As medidas são corretas, mas insuficientes. Não houve grandes novidades. A reação, no entanto, foi muito ruim.
Ocorre que, conjuntamente com as medidas de ajuste fiscal, o ministro anunciou que o governo isentará do Imposto da Renda da Pessoa Física (IRPF) as rendas até R$ 5.000.
A perda de receita com a desoneração, de aproximadamente R$ 50 bilhões, será financiada por um imposto sobre as altas rendas. É correto elevar a carga tributária sobre as rendas elevadas no país. O ideal, porém, é que o aumento de receita seja empregado para complementar o esforço fiscal.
O que foi anunciado pareceu somente uma medida eleitoreira.
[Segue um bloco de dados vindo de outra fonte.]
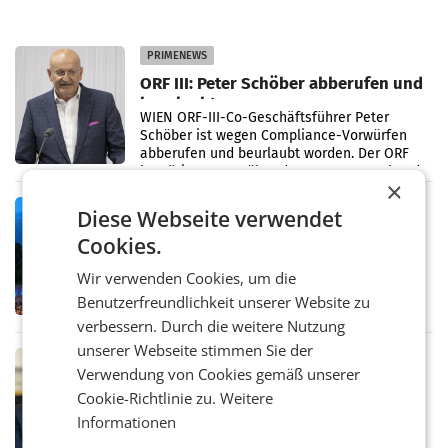
PRIMENEWS
ORF III: Peter Schöber abberufen und
beurlaubt
WIEN ORF-III-Co-Geschäftsführer Peter
Schöber ist wegen Compliance-Vorwürfen
abberufen und beurlaubt worden. Der ORF
bestätigte gegenüber der APA entsprechende
×
Medienberichte.
MARKETING & MEDIA
Diese Webseite verwendet
ORF-Kulturmatinee widmet sich 20
Cookies.
Jahren Grafenegg Festival und Peter
Simonischek
Wir verwenden Cookies, um die
Am Sonntag, dem 9. August 2026, begleitet
Lillian Moschen das Publikum ab 9.05 Uhr
Benutzerfreundlichkeit unserer Website zu
durch die ORF-„Kulturmatinee“. Die Sendung
verbessern. Durch die weitere Nutzung
startet mit der Dokumentation „20 Jahre
unserer Webseite stimmen Sie der
Grafenegg
MARKETING & MEDIA
Verwendung von Cookies gemäß unserer
APA-Comm-Ranking: Christian
Cookie-Richtlinie zu.
Weitere
Stocker mit höchster Medienpräsenz
Informationen
im Juli
Das APA-Comm-Politik-Ranking untersucht
monatlich die Berichterstattung von zwölf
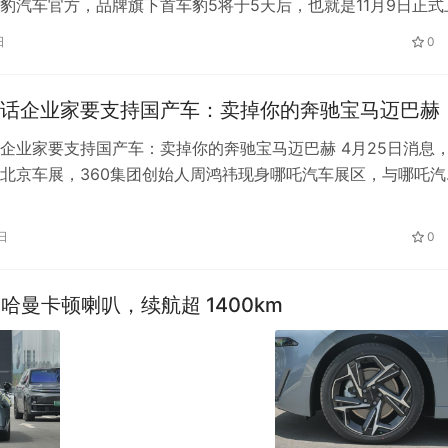
豹汽车官方，品牌旗下首车豹5将于5天后，也就是11月9日正式
前已经开启预售，价格为3…
日
0
话企业家要支持国产车：卖掉你的奔驰宝马迈巴赫
企业家要支持国产车：卖掉你的奔驰宝马迈巴赫 4月25日消息
北京车展，360集团创始人周鸿祎现身哪吒汽车展区，与哪吒汽
、CEO张勇进行互动。 现场…
日
0
个哈曼卡顿喇叭，续航超 1400km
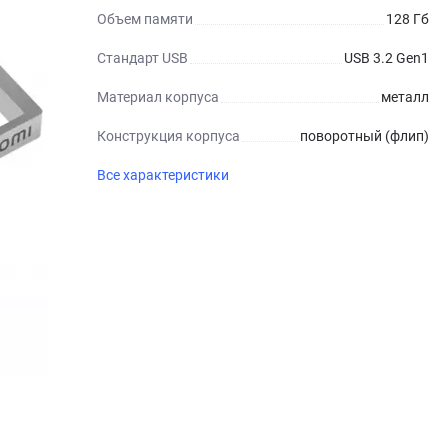
Объем памяти
128 Гб
Стандарт USB
USB 3.2 Gen1
Материал корпуса
металл
Конструкция корпуса
поворотный (флип)
Все характеристики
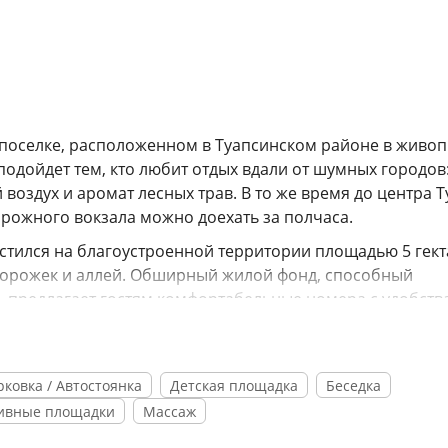
поселке, расположенном в Туапсинском районе в живо
подойдет тем, кто любит отдых вдали от шумных городов
воздух и аромат лесных трав. В то же время до центра Т
рожного вокзала можно доехать за полчаса.
стился на благоустроенной территории площадью 5 гект
дорожек и аллей. Обширный жилой фонд, способный
 предлагает гостям комфортабельные номера с удобств
й санузел с ванной или душем, комнаты оснащены
тный интернет.
на столовая на 300 посадочных мест, а на первом этаж
рковка / Автостоянка
Детская площадка
Беседка
ряжении отдыхающих – открытый новый бассейн, оборудо
ивные площадки
Массаж
ый корт, массажный кабинет и библиотека. В числе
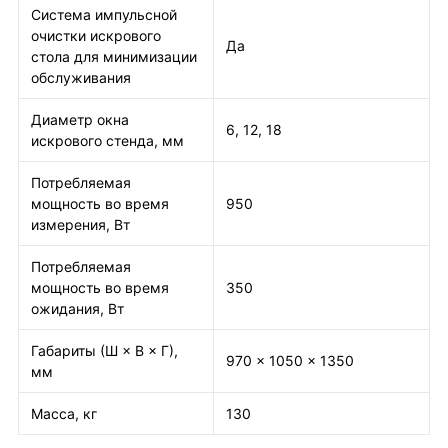
Система импульсной
очистки искрового
Да
стола для минимизации
обслуживания
Диаметр окна
6, 12, 18
искрового стенда, мм
Потребляемая
мощность во время
950
измерения, Вт
Потребляемая
мощность во время
350
ожидания, Вт
Габариты (Ш × В × Г),
970 × 1050 × 1350
мм
Масса, кг
130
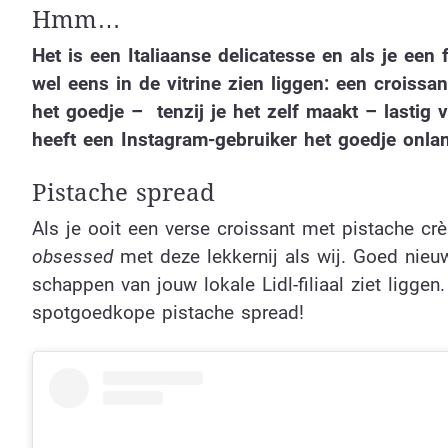
Hmm…
Het is een Italiaanse delicatesse en als je een
wel eens in de vitrine zien liggen: een croissa
het goedje – tenzij je het zelf maakt – lastig v
heeft een Instagram-gebruiker het goedje onlan
Pistache spread
Als je ooit een verse croissant met pistache crè
obsessed
met deze lekkernij als wij. Goed nieuw
schappen van jouw lokale Lidl-filiaal ziet ligge
spotgoedkope pistache spread!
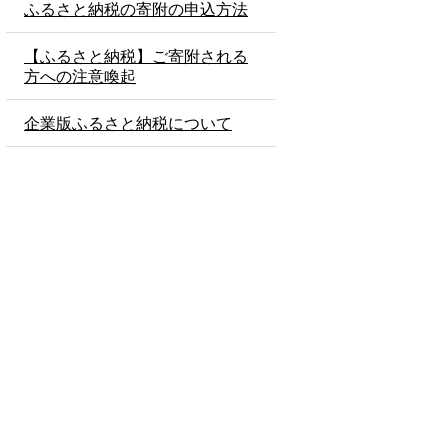
ふるさと納税の寄附の申込方法
【ふるさと納税】ご寄附される
方への注意喚起
企業版ふるさと納税について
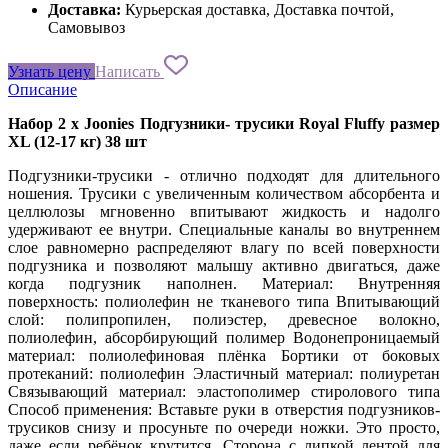
Доставка:
Курьерская доставка, Доставка почтой,
Самовывоз
Узнать цену
Написать
Описание
Набор 2 х Joonies Подгузники- трусики Royal Fluffy размер
XL (12-17 кг) 38 шт
Подгузники-трусики - отлично подходят для длительного
ношения. Трусики с увеличенным количеством абсорбента и
целлюлозы мгновенно впитывают жидкость и надолго
удерживают ее внутри. Специальные каналы во внутреннем
слое равномерно распределяют влагу по всей поверхности
подгузника и позволяют малышу активно двигаться, даже
когда подгузник наполнен. Материал: Внутренняя
поверхность: полиолефин не тканевого типа Впитывающий
слой: полипропилен, полиэстер, древесное волокно,
полиолефин, абсорбирующий полимер Водонепроницаемый
материал: полиолефиновая плёнка Бортики от боковых
протеканий: полиолефин Эластичный материал: полиуретан
Связывающий материал: эластополимер стиролового типа
Способ применения: Вставьте руки в отверстия подгузников-
трусиков снизу и просуньте по очереди ножки. Это просто,
даже если ребёнок крутится. Сторона с липкой лентой для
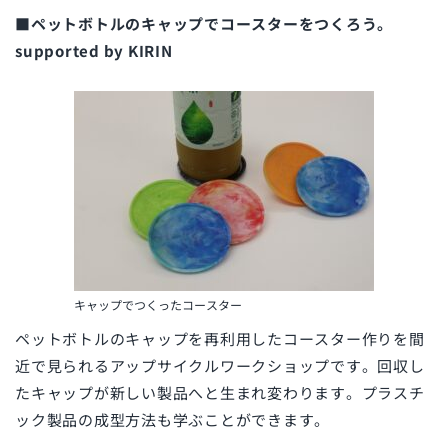
■ペットボトルのキャップでコースターをつくろう。
supported by KIRIN
キャップでつくったコースター
ペットボトルのキャップを再利用したコースター作りを間
近で見られるアップサイクルワークショップです。回収し
たキャップが新しい製品へと生まれ変わります。プラスチ
ック製品の成型方法も学ぶことができます。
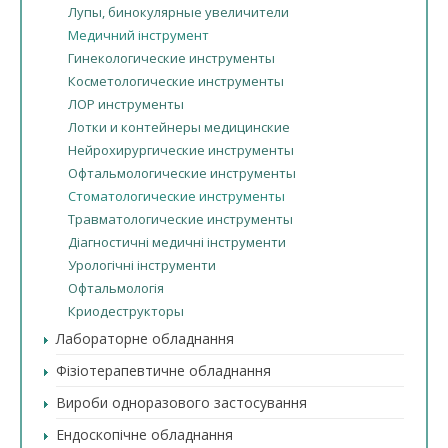
Лупы, бинокулярные увеличители
Медичний інструмент
Гинекологические инструменты
Косметологические инструменты
ЛОР инструменты
Лотки и контейнеры медицинские
Нейрохирургические инструменты
Офтальмологические инструменты
Стоматологические инструменты
Травматологические инструменты
Діагностичні медичні інструменти
Урологічні інструменти
Офтальмологія
Криодеструкторы
Лабораторне обладнання
Фізіотерапевтичне обладнання
Вироби одноразового застосування
Ендоскопічне обладнання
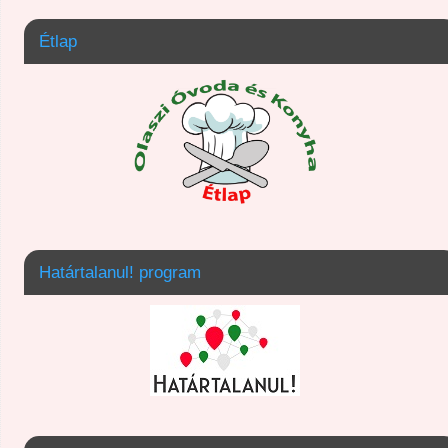
Étlap
Határtalanul! program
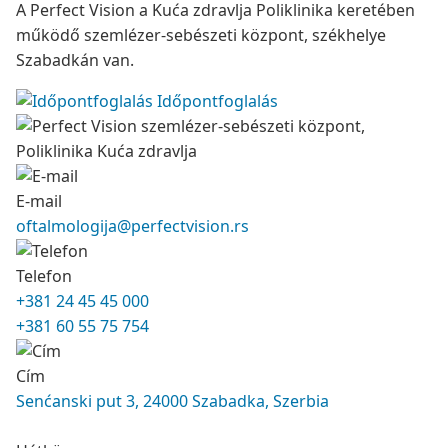
A Perfect Vision a Kuća zdravlja Poliklinika keretében
működő szemlézer-sebészeti központ, székhelye
Szabadkán van.
Időpontfoglalás
E-mail
oftalmologija@perfectvision.rs
Telefon
+381 24 45 45 000
+381 60 55 75 754
Cím
Senćanski put 3, 24000 Szabadka, Szerbia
Adicionalmente, ficou claro para todos que o ministro Haddad perdeu a disputa interna e prevaleceram os interesses dos diversos grupos abrigados no atual governo.
É muito ruim que, em meio a uma crise fiscal -o aumento do endividamento entre dezembro de 2022 e dezembro de 2026 será de 14 pontos percentuais do PIB (Produto Interno Bruto)-, a prioridade do presidente da República seja a reeleição.
A situação é ainda pior porque o presidente e seu entorno mais próximo têm interpretado a reação dos preços de mercado como uma conspiração de um grupo de traders para desestabilizar o governo, entendendo-os como pessoas politicamente antagônicas a ele.
A Faria Lima é um conjunto imenso -milhares- de operadores que tomam a melhor decisão que conseguem com as informações disponíveis. Ao contrário do que o núcleo político do governo imagina, não há um cartel de operadores com o objetivo de desestabilizar o Executivo nacional.
O mercado financeiro reagiu muito positivamente ao bom desempenho do governo e do ministro Haddad em 2023. Assim, não passa no teste de realidade a ideia de que há um complô contra o Executivo nacional.
Adicionalmente, mesmo que houvesse um cartel de traders contra a política econômica do atual governo, o mundo é muito grande. Há inúmeros fundos de investimento que poderiam aproveitar as oportunidades de ganho que há no Brasil hoje. O real está muito desvalorizado. Provavelmente, uns 30%. A Bolsa está baratíssima. Por que o mundo todo não corre para ganhar dinheiro aqui? Claramente os operadores mundo afora também enxergam riscos grandes.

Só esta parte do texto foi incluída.